これまで4回にわたって説明してきた検疫ネットワークは、所定の条件を満たしていないクライアントPCの接続を拒否して、セキュリティ対策が甘いコンピュータが他のコンピュータに影響を及ぼさないようにするためのものである。しかし、単にセキュリティ対策が甘いコンピュータをブロックするだけでなく、セキュリティ対策がちゃんとしているコンピュータを確実に配備することも重要である。
それには、セットアップの段階から配慮するほうが望ましい。そこで登場するのがWindows Server 2008の「Windows展開サービス(WDS : Windows Deployment Service)」、あるいはWindows Server 2003の「リモートインストールサービス(RIS)」である。本連載では、WDSについて解説した後、RISについて解説する。
ところで、クライアントPCやサーバのOSを展開する際は、展開の手段に加え、関連するライセンス認証などについてもノウハウが必要になる。そうした場面では、TechNet Onlineの「デスクトップ展開」を参考にしたい。ここには、クライアントPCのOSを効率よく展開する際に関わってくる、さまざまなノウハウや情報がまとめられている。
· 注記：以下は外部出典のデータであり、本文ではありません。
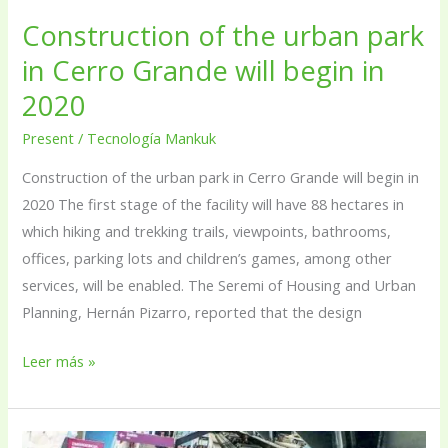
Grande
Construction of the urban park
will
begin
in Cerro Grande will begin in
in
2020
2020
Present
/
Tecnología Mankuk
Construction of the urban park in Cerro Grande will begin in
2020 The first stage of the facility will have 88 hectares in
which hiking and trekking trails, viewpoints, bathrooms,
offices, parking lots and children’s games, among other
services, will be enabled. The Seremi of Housing and Urban
Planning, Hernán Pizarro, reported that the design
Leer más »
Environmental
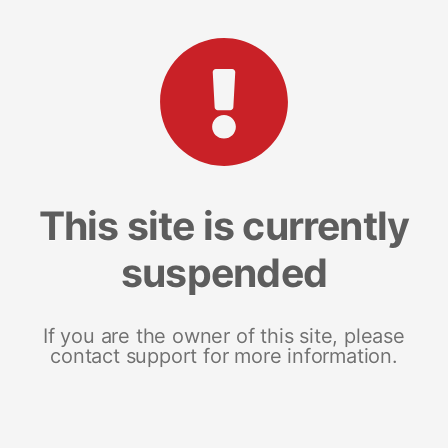
This site is currently
suspended
If you are the owner of this site, please
contact support for more information.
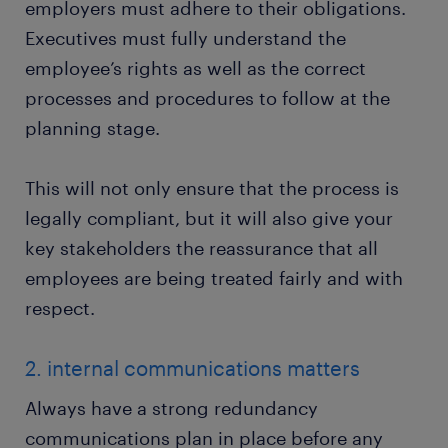
employers must adhere to their obligations.
Executives must fully understand the
employee’s rights as well as the correct
processes and procedures to follow at the
planning stage.
This will not only ensure that the process is
legally compliant, but it will also give your
key stakeholders the reassurance that all
employees are being treated fairly and with
respect.
2. internal communications matters
Always have a strong redundancy
communications plan in place before any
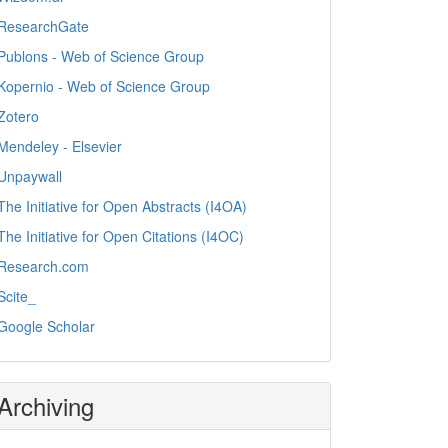
ResearchGate
Publons - Web of Science Group
Kopernio - Web of Science Group
Zotero
Mendeley - Elsevier
Unpaywall
The Initiative for Open Abstracts (I4OA)
The Initiative for Open Citations (I4OC)
Research.com
Scite_
Google Scholar
Archiving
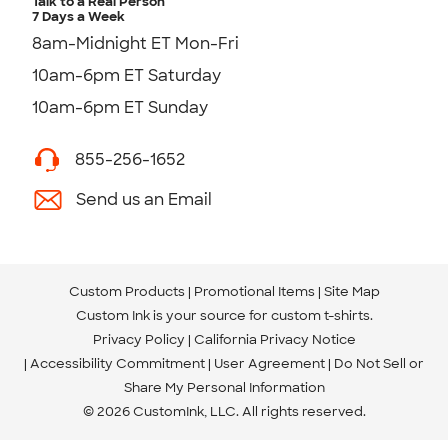
Talk to a Real Person
7 Days a Week
8am-Midnight ET Mon-Fri
10am-6pm ET Saturday
10am-6pm ET Sunday
855-256-1652
Send us an Email
Custom Products
Promotional Items
Site Map
Custom Ink is your source for
custom t-shirts
.
Privacy Policy
California Privacy Notice
Accessibility Commitment
User Agreement
Do Not Sell or
Share My Personal Information
© 2026 CustomInk, LLC. All rights reserved.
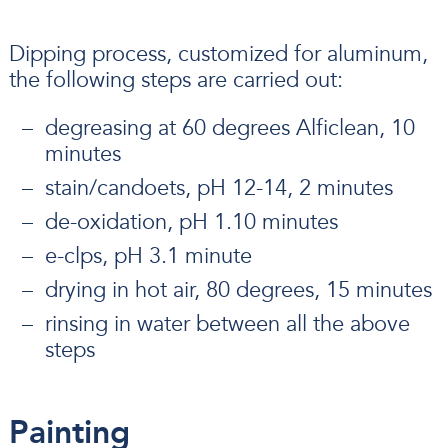
Dipping process, customized for aluminum,
the following steps are carried out:
degreasing at 60 degrees Alficlean, 10
minutes
stain/candoets, pH 12-14, 2 minutes
de-oxidation, pH 1.10 minutes
e-clps, pH 3.1 minute
drying in hot air, 80 degrees, 15 minutes
rinsing in water between all the above
steps
Painting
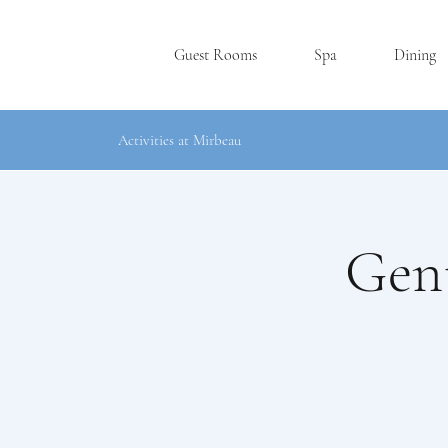
Guest Rooms
Spa
Dining
Activities at Mirbeau
Gent
SKANE
A
TE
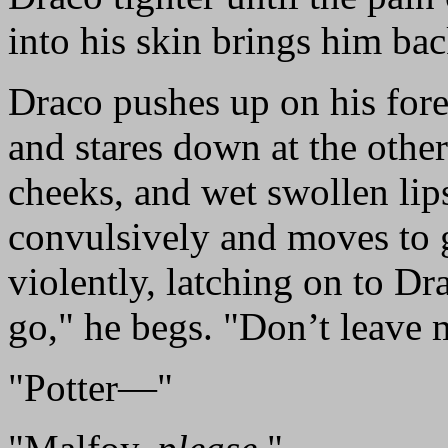
into his skin brings him ba
Draco pushes up on his fore
and stares down at the othe
cheeks, and wet swollen lip
convulsively and moves to g
violently, latching on to Dr
go," he begs. "Don’t leave 
"Potter—"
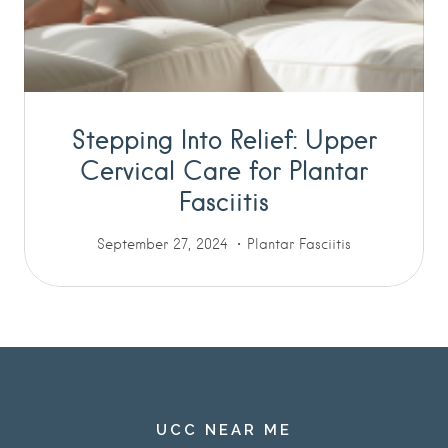
Stepping Into Relief: Upper
Cervical Care for Plantar
Fasciitis
September 27, 2024
Plantar Fasciitis
UCC NEAR ME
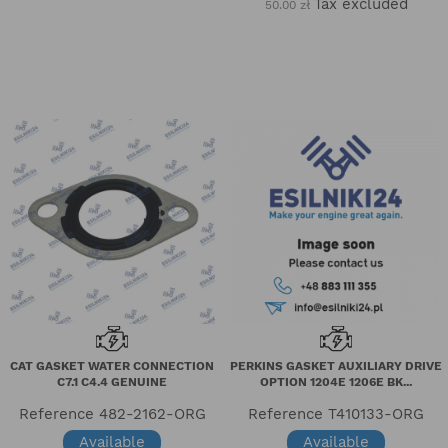
Tax excluded
50.00 zł
CAT GASKET WATER CONNECTION
PERKINS GASKET AUXILIARY DRIVE
C7.1 C4.4 GENUINE
OPTION 1204E 1206E BK...
Reference
482-2162-ORG
Reference
T410133-ORG
Available
Available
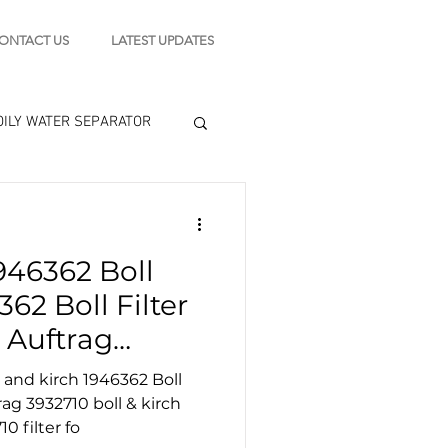
ONTACT US
LATEST UPDATES
OILY WATER SEPARATOR
 - STARTING MOTOR
946362 Boll
engine tools
62 Boll Filter
 Auftrag
ter
0 filter fo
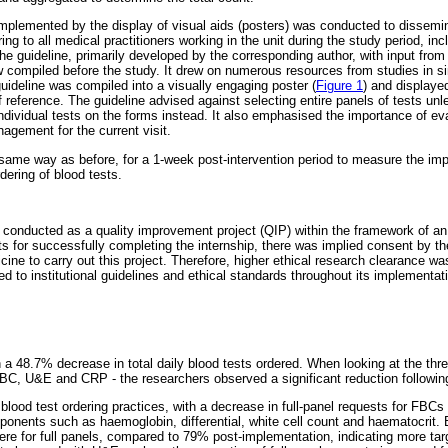
plemented by the display of visual aids (posters) was conducted to dissemin
ing to all medical practitioners working in the unit during the study period, inc
he guideline, primarily developed by the corresponding author, with input from
w compiled before the study. It drew on numerous resources from studies in sim
uideline was compiled into a visually engaging poster (
Figure 1
) and displaye
 of reference. The guideline advised against selecting entire panels of tests u
ividual tests on the forms instead. It also emphasised the importance of eval
agement for the current visit.
 same way as before, for a 1-week post-intervention period to measure the imp
rdering of blood tests.
s conducted as a quality improvement project (QIP) within the framework of a
s for successfully completing the internship, there was implied consent by the
ine to carry out this project. Therefore, higher ethical research clearance 
d to institutional guidelines and ethical standards throughout its implementat
n a 48.7% decrease in total daily blood tests ordered. When looking at the thre
 FBC, U&E and CRP - the researchers observed a significant reduction following
blood test ordering practices, with a decrease in full-panel requests for FBCs
ponents such as haemoglobin, differential, white cell count and haematocrit. B
re for full panels, compared to 79% post-implementation, indicating more targ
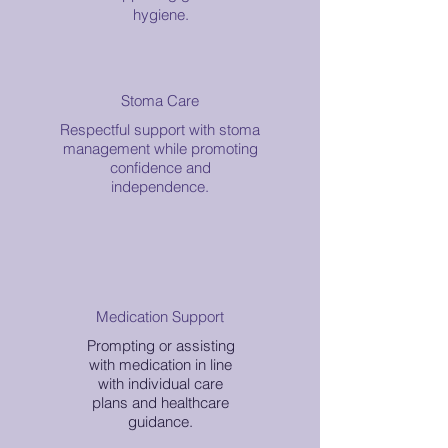
hygiene.
Stoma Care
Respectful support with stoma
management while promoting
confidence and
independence.
Medication Support
Prompting or assisting
with medication in line
with individual care
plans and healthcare
guidance.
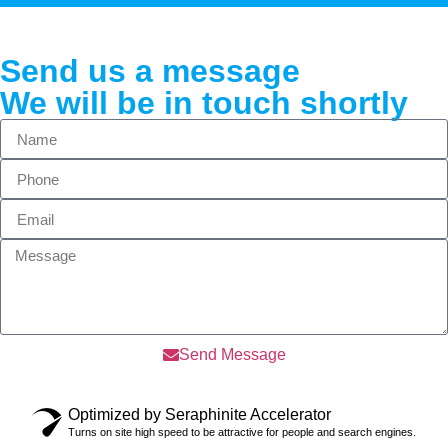
Send us a message
We will be in touch shortly
Send Message
Optimized by Seraphinite Accelerator
Turns on site high speed to be attractive for people and search engines.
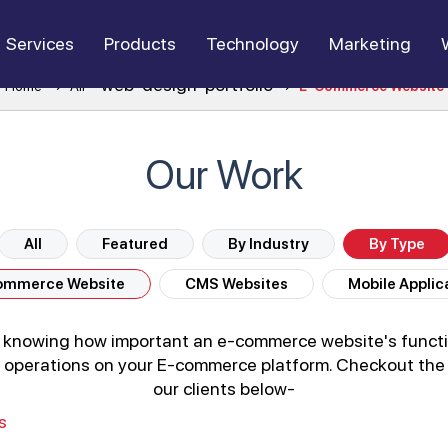
Services
Products
Technology
Marketing
web-design-portfolio
Home
All
E-Commerce Website
Our Work
All
Featured
By Industry
By Type
ommerce Website
CMS Websites
Mobile Applic
e knowing how important an e-commerce website's functi
e of operations on your E-commerce platform. Checkout t
our clients below-
s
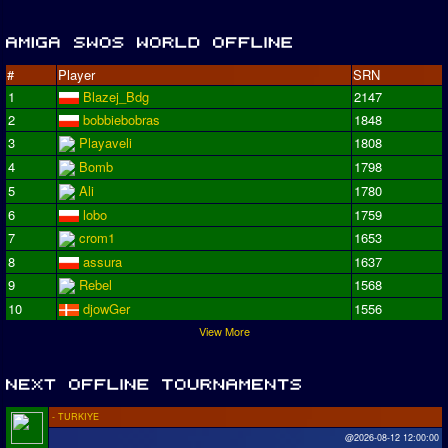
#
Player
SRN
1
Blazej_Bdg
2147
2
bobbiebobras
1848
3
Playaveli
1808
4
Bomb
1798
5
Ali
1780
6
lobo
1759
7
crom1
1653
8
assura
1637
9
Rebel
1568
10
djowGer
1556
View More
- TURKIYE
@2026-08-12 12:00:00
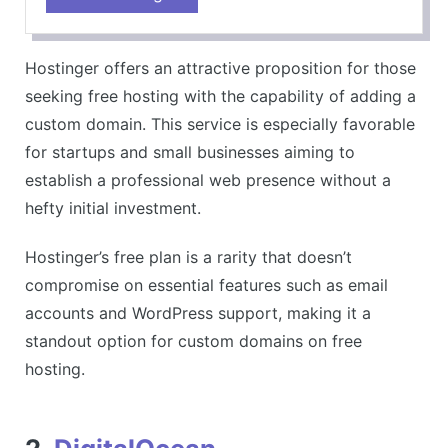
User-friendly for beginners
Wide range of hosting services
Hostinger offers an attractive proposition for those
CONS
seeking free hosting with the capability of adding a
Customer support can be slow
custom domain. This service is especially favorable
for startups and small businesses aiming to
establish a professional web presence without a
hefty initial investment.
Hostinger’s free plan is a rarity that doesn’t
compromise on essential features such as email
accounts and WordPress support, making it a
standout option for custom domains on free
hosting.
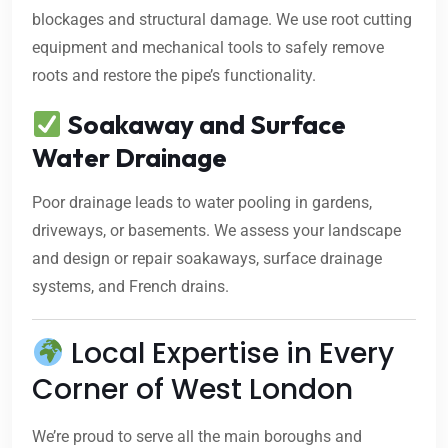
blockages and structural damage. We use root cutting
equipment and mechanical tools to safely remove
roots and restore the pipe’s functionality.
Soakaway and Surface
Water Drainage
Poor drainage leads to water pooling in gardens,
driveways, or basements. We assess your landscape
and design or repair soakaways, surface drainage
systems, and French drains.
Local Expertise in Every
Corner of West London
We’re proud to serve all the main boroughs and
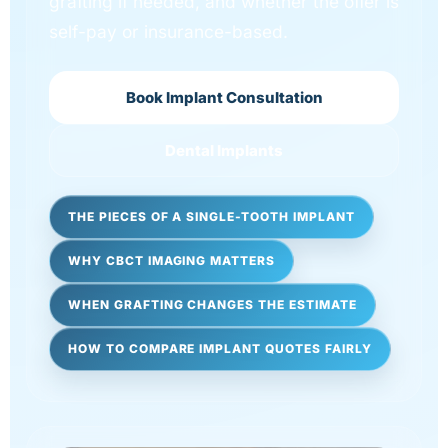
grafting if needed, and whether the offer is
self-pay or insurance-based.
Book Implant Consultation
Dental Implants
THE PIECES OF A SINGLE-TOOTH IMPLANT
WHY CBCT IMAGING MATTERS
WHEN GRAFTING CHANGES THE ESTIMATE
HOW TO COMPARE IMPLANT QUOTES FAIRLY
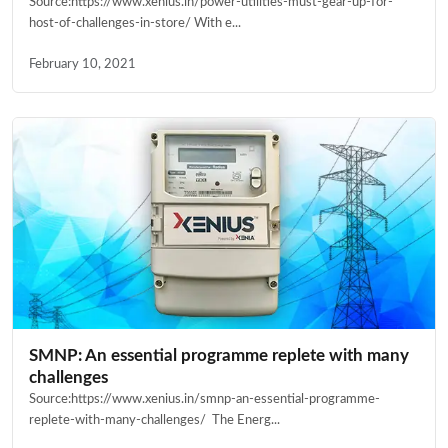
Source:https://www.xenius.in/power-utilities-must-gear-up-for-
host-of-challenges-in-store/ With e...
February 10, 2021
SMNP: An essential programme replete with many
challenges
Source:https://www.xenius.in/smnp-an-essential-programme-
replete-with-many-challenges/ The Energ...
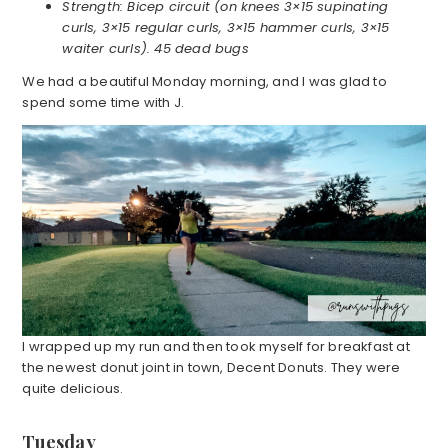
Strength: Bicep circuit (on knees 3×15 supinating
curls, 3×15 regular curls, 3×15 hammer curls, 3×15
waiter curls). 45 dead bugs
We had a beautiful Monday morning, and I was glad to
spend some time with J.
I wrapped up my run and then took myself for breakfast at
the newest donut joint in town, Decent Donuts. They were
quite delicious.
Tuesday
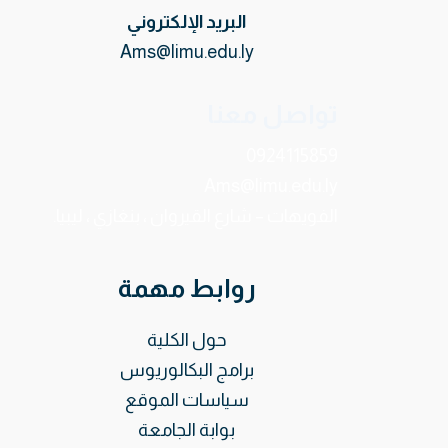
البريد الإلكتروني
Ams@limu.edu.ly
تواصل معنا
0924115859
Ams@limu.edu.ly
الفويهات – شارع القيروان ، بنغازي ، ليبيا.
روابط مهمة
حول الكلية
برامج البكالوريوس
سياسات الموقع
بوابة الجامعة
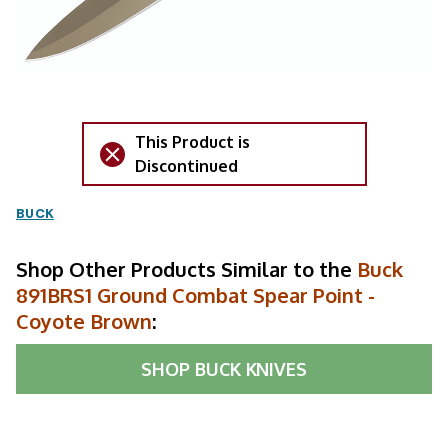
This Product is
Discontinued
BUCK
Shop Other Products Similar to the
Buck
891BRS1 Ground Combat Spear Point -
Coyote Brown
:
SHOP
BUCK KNIVES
Microsoft Technet デスクトップ展開センター:展開
http://technet.microsoft.com/ja-jp/library/bb395332.aspx
WDSが必要になる理由
通常、クライアントPCのOSをセットアップする時は以下のいずれかの方法を用いているだろう。
- 工場出荷時にプレインストールしているOSをそのまま使う
- DVD-ROMからセットアップ プログラムを起動して、個別にセットアップする
ところが、クライアントPCの台数が増えてくると、1台ずつセットアップして回る手間が膨大なものになる。しかも、セットアップの際にコンピュータ名などをいちいち指定する必要があるだけでなく、セキュリティ修正プログラムを適用したり、アプリケーションソフトをセットアップしたり、といった負担も発生する。
WDSでできること
その問題を解決する手段の1つが「WDS」というわけだ。Windows Server 2003にも同種の機能としてRISがあるが、WDSでは以下の改良点が加わっており、RISよりも有用性が高まっている。
- Windows VistaとWindows Server 2008の展開が可能になったほか、Windows 7も展開できる
- 起動用のOSとして、Windows PEが利用可能になった
- Windows Vistaから導入された「Windowsイメージ形式(*.wim)」に対応した
- 新しい形式のブートメニューが採用された
- ユーザーインタフェースが改善された
- データやイメージのマルチキャスト配信に対応した
- スタンドアロンサーバに役割サービス「トランスポートサーバ」を組み込むことで、マルチキャスト機能によるデータとイメージの配信が可能になった
WDSでは、展開対象にできるOSについてセットアップ用のファイルをサーバに用意しておき、それをクライアントPCがネットワーク経由で受け取る仕組みとなっている。具体的な動作は以下のようになる。
- 起動ディスクあるいはネットワークブートを使って、クライアントPCを起動する。ただし、ネットワークブートを使用するには、PXE(Pre-Boot Execution Environment)に対応したLANアダプタが必要
- DHCPサーバからIPアドレスの割り当てを受けて、WDSサーバとの通信を可能にする
- TFTPでクライアントPC用のプログラムをダウンロードしてそれを実行する
- ユーザー名とパスワードの指定に加えて、セットアップするイメージの選択を行う
- 指定したイメージをTFTPでダウンロードして、セットアップを行う
こうした動作を実現するには、以下の条件が必要になる。
- Active Directory環境、DHCPサーバ、DNSサーバが必要
- 既定値では、WDS用サーバとDHCPサーバは別のコンピュータが担当する前提
- ドメインコントローラに加え、WDS用のサーバが1台必要
- WDS用のサーバは、ドメインコントローラか一般サーバとしてドメインに参加している必要がある。後述するGUIDの登録機能を利用する際は、ドメインコントローラとする必要がある
なお、WDSはクライアントPCに向けて大量のファイルを送り出すので、ディスクにかかる負荷が大きいと考えられる。そのため、OSとは別に、WDS専用のハードディスクを用意するとよいだろう。